Kenya is an east African nation bordering Uganda, Tanzania, Somalia, Ethiopia, and Sudan. More than 80 percent of its population live in rural areas and subsist on agricultural production.
From 2003 to 2006, UNAIDS estimates that annual adult AIDS-related deaths in Kenya declined by nearly 30 percent, which may be attributable to increased availability of free antiretroviral treatments. Kenya has a high incidence of tuberculosis (TB), as well as food- and water-borne diseases, including bacterial and protozoal diarrhea, schistosomiasis, and hepatitis A. Malaria is endemic in many areas, especially around Lake Victoria, as are other vector-borne diseases such as Rift Valley Fever.
NIAID-Funded Activities
Kenya is a major site of NIAID research funding. The primary areas of focus are HIV/AIDS, malaria, and schistosomiasis. NIAID also conducts and funds research in the United States and abroad on a number of tropical diseases that impact Kenya and other African nations.
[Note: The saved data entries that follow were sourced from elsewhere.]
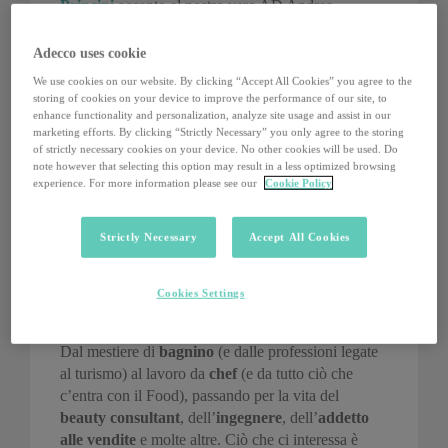
Principi
accanto al nostro vero AD Andrea
Malacrida, Adecco Italia lancia sul proprio profilo
Instagram la nuova iniziativa social
“Vita da”
.
Adecco uses cookie
We use cookies on our website. By clicking “Accept All Cookies” you agree to the
Partendo dall’hashtag
#VitaDaCEO
attraverso il
storing of cookies on your device to improve the performance of our site, to
profilo Instagram di AdeccoItalia
sarà possibile
enhance functionality and personalization, analyze site usage and assist in our
marketing efforts. By clicking “Strictly Necessary” you only agree to the storing
seguire giorno dopo giorno le attività del nostro
of strictly necessary cookies on your device. No other cookies will be used. Do
nuovo
#CEO1Month
Filippo, e raccogliere gli
note however that selecting this option may result in a less optimized browsing
scatti dei CEO che vorranno partecipare al progetto
experience. For more information please see our
Cookie Policy
con le istantanee della propria giornata di lavoro.
Strictly Necessary
Accept All Cookies
Poi, mese dopo mese, la nostra community verrà
coinvolta con hashtag differenti attraverso
Instagram, con l’obiettivo di
raccontare e
Cookies Settings
condividere le professioni per immagini
.
Dal mestiere di
bagnino
(e dalle professioni legate
al turismo) al lavoro da
chef
(e da tutto ciò che
c’entra con il Food), passando per la vita del
beauty consultant
, dell’
ingegnere
, dell’
addetto
alle vendite
e molte altre. Ciò che ci interessa è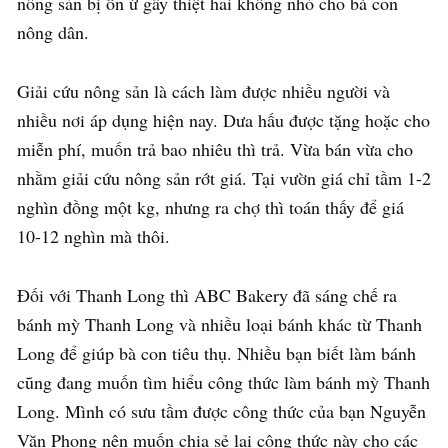
nông sản bị ồn ứ gây thiệt hai không nhỏ cho bà con
nông dân.
Giải cứu nông sản là cách làm được nhiều người và
nhiều nơi áp dụng hiện nay. Dưa hấu được tặng hoặc cho
miễn phí, muốn trả bao nhiêu thì trả. Vừa bán vừa cho
nhằm giải cứu nông sản rớt giá. Tại vườn giá chỉ tầm 1-2
nghìn đồng một kg, nhưng ra chợ thì toán thấy để giá
10-12 nghìn mà thôi.
Đối với Thanh Long thì ABC Bakery đã sáng chế ra
bánh mỳ Thanh Long và nhiều loại bánh khác từ Thanh
Long để giúp bà con tiêu thụ. Nhiều bạn biết làm bánh
cũng đang muốn tìm hiểu công thức làm bánh mỳ Thanh
Long. Mình có sưu tầm được công thức của bạn Nguyễn
Văn Phong nên muốn chia sẻ lại công thức này cho các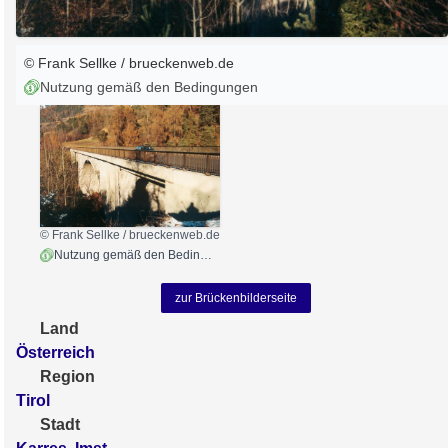
© Frank Sellke / brueckenweb.de
Nutzung gemäß den Bedingungen
© Frank Sellke / brueckenweb.de
Nutzung gemäß den Bedingungen
zur Brückenbilderseite
Land
Österreich
Region
Tirol
Stadt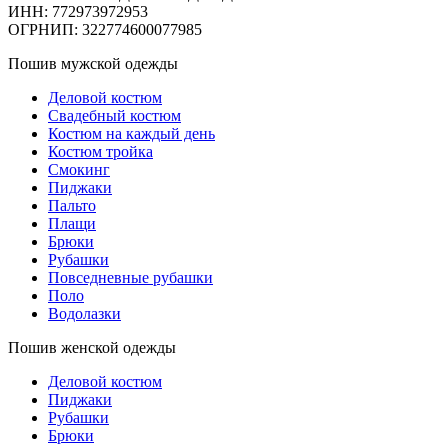
ИНН: 772973972953
ОГРНИП: 322774600077985
Пошив мужской одежды
Деловой костюм
Свадебный костюм
Костюм на каждый день
Костюм тройка
Смокинг
Пиджаки
Пальто
Плащи
Брюки
Рубашки
Повседневные рубашки
Поло
Водолазки
Пошив женской одежды
Деловой костюм
Пиджаки
Рубашки
Брюки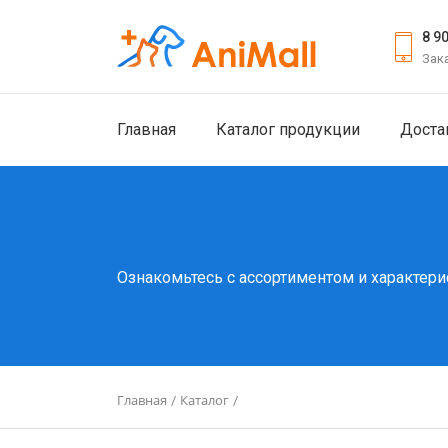
8 9
Зак
Главная
Каталог продукции
Доста
Ознакомьтесь с ассортиментом и характери
Главная
Каталог
/
/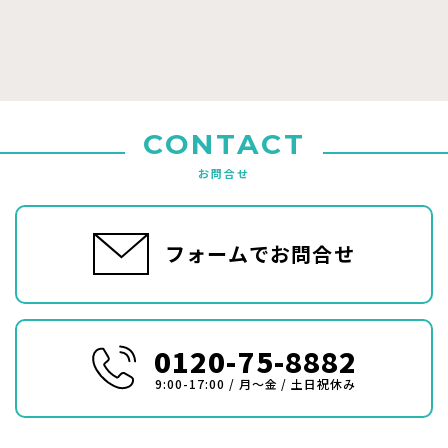
CONTACT
お問合せ
フォームでお問合せ
0120-75-8882
9:00-17:00 / 月〜金 / 土日祝休み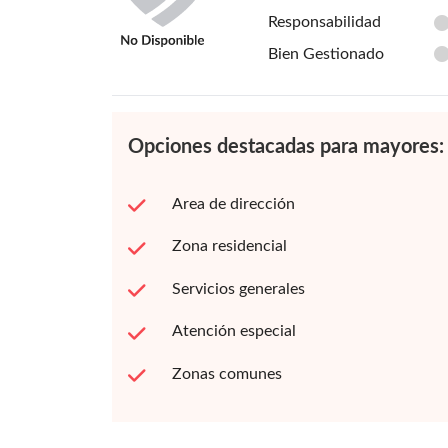
Responsabilidad
Bien Gestionado
Opciones destacadas para mayores:
Area de dirección
Zona residencial
Servicios generales
Atención especial
Zonas comunes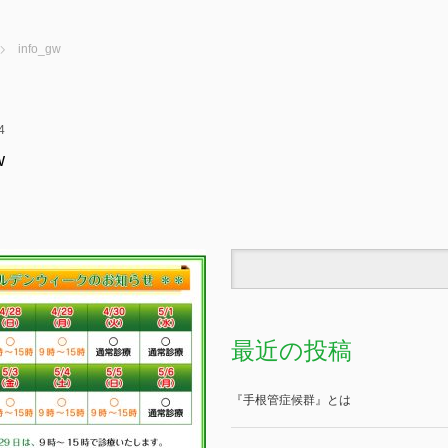
info_gw
4
w
最近の投稿
『手根管症候群』とは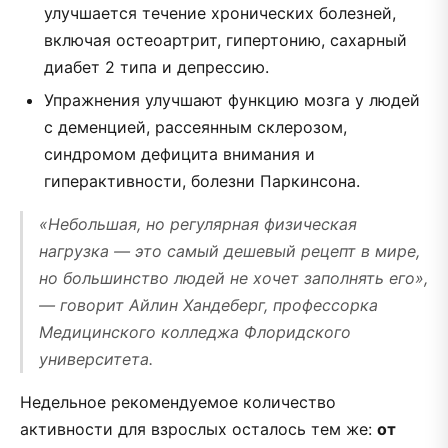
улучшается течение хронических болезней,
включая остеоартрит, гипертонию, сахарный
диабет 2 типа и депрессию.
Упражнения улучшают функцию мозга у людей
с деменцией, рассеянным склерозом,
синдромом дефицита внимания и
гиперактивности, болезни Паркинсона.
«Небольшая, но регулярная физическая
нагрузка — это самый дешевый рецепт в мире,
но большинство людей не хочет заполнять его»,
— говорит Айлин Хандеберг, профессорка
Медицинского колледжа Флоридского
университета.
Недельное рекомендуемое количество
активности для взрослых осталось тем же:
от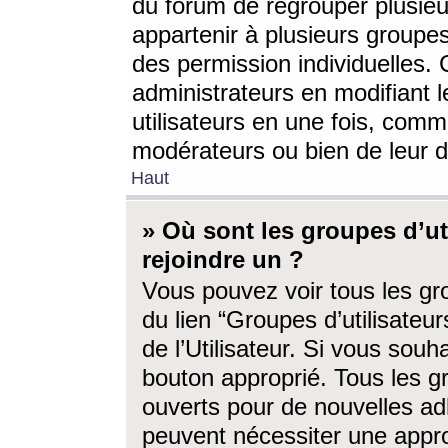
du forum de regrouper plusieur
appartenir à plusieurs groupe
des permission individuelles. 
administrateurs en modifiant 
utilisateurs en une fois, com
modérateurs ou bien de leur d
Haut
» Où sont les groupes d’ut
rejoindre un ?
Vous pouvez voir tous les gro
du lien “Groupes d’utilisate
de l’Utilisateur. Si vous souh
bouton approprié. Tous les gr
ouverts pour de nouvelles ad
peuvent nécessiter une approb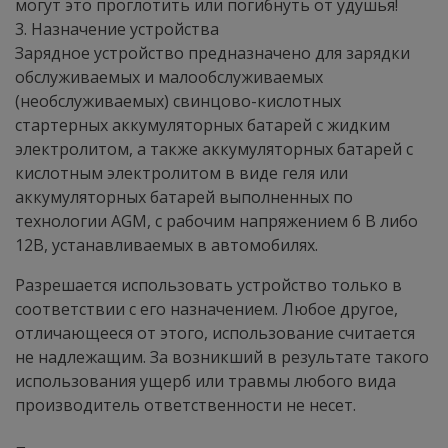
могут это проглотить или погибнуть от удушья!
3. Назначение устройства
Зарядное устройство предназначено для зарядки
обслуживаемых и малообслуживаемых
(необслуживаемых) свинцово-кислотных
стартерных аккумуляторных батарей с жидким
электролитом, а также аккумуляторных батарей с
кислотным электролитом в виде геля или
аккумуляторных батарей выполненных по
технологии AGM, с рабочим напряжением 6 В либо
12В, устанавливаемых в автомобилях.
Разрешается использовать устройство только в
соответствии с его назначением. Любое другое,
отличающееся от этого, использование считается
не надлежащим. За возникший в результате такого
использования ущерб или травмы любого вида
производитель ответственности не несет.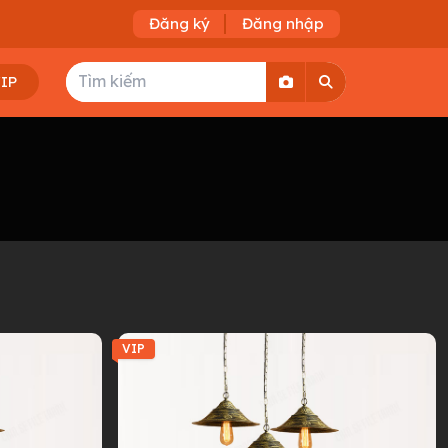
Đăng ký
Đăng nhập
VIP
VIP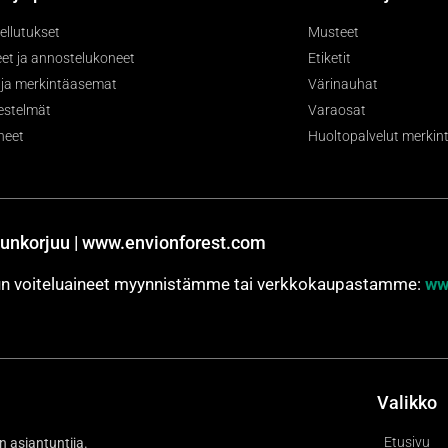
ellutukset
Musteet
et ja annostelukoneet
Etiketit
- ja merkintäasemat
Värinauhat
jestelmät
Varaosat
neet
Huoltopalvelut merkintä
unkorjuu | www.envionforest.com
jun voiteluaineet myynnistämme tai verkkokaupastamme:
ww
Valikko
Etusivu
n asiantuntija.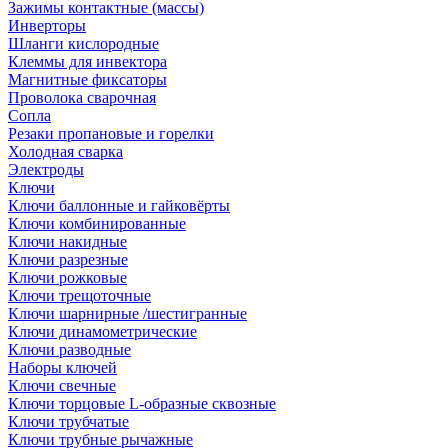
Зажимы контактные (массы)
Инверторы
Шланги кислородные
Клеммы для инвектора
Магнитные фиксаторы
Проволока сварочная
Сопла
Резаки пропановые и горелки
Холодная сварка
Электроды
Ключи
Ключи баллонные и гайковёрты
Ключи комбинированные
Ключи накидные
Ключи разрезные
Ключи рожковые
Ключи трещоточные
Ключи шарнирные /шестигранные
Ключи динамометрические
Ключи разводные
Наборы ключей
Ключи свечные
Ключи торцовые L-образные сквозные
Ключи трубчатые
Ключи трубные рычажные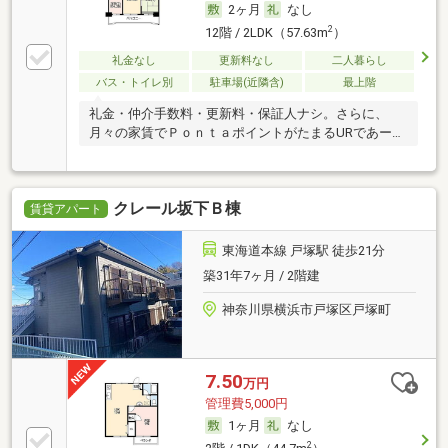
2ヶ月
なし
2
12階 / 2LDK（57.63m
）
礼金なし
更新料なし
二人暮らし
バス・トイレ別
駐車場(近隣含)
最上階
礼金・仲介手数料・更新料・保証人ナシ。さらに、
月々の家賃でＰｏｎｔａポイントがたまるURであー
る。
クレール坂下Ｂ棟
賃貸アパート
東海道本線 戸塚駅 徒歩21分
築31年7ヶ月 / 2階建
神奈川県横浜市戸塚区戸塚町
7.50
万円
管理費5,000円
1ヶ月
なし
2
In 2012, NIAID-funded HIV/AIDS clinical research sites in Kenya joined other collaborators in an ongoing clinical trial testing an investigational TB vaccine in infants at risk for TB infection.
Scientific Advances
Studies in Kenya and Uganda Show That Male Circumcision Significantly Reduces Risk of Acquiring HIV
In December 2006, NIAID announced an early end to two clinical trials of adult male circumcision because an interim review of the trial data revealed that medically performed circumcision significantly reduces a man’s risk of acquiring HIV through heterosexual intercourse. The trial in Kisumu, Kenya, of 2,784 HIV-negative men showed a 53 percent reduction of HIV acquisition in circumcised men relative to uncircumcised men, while a trial of 4,996 HIV-negative men in Rakai, Uganda, showed that HIV acquisition was reduced by 48 percent in circumcised men.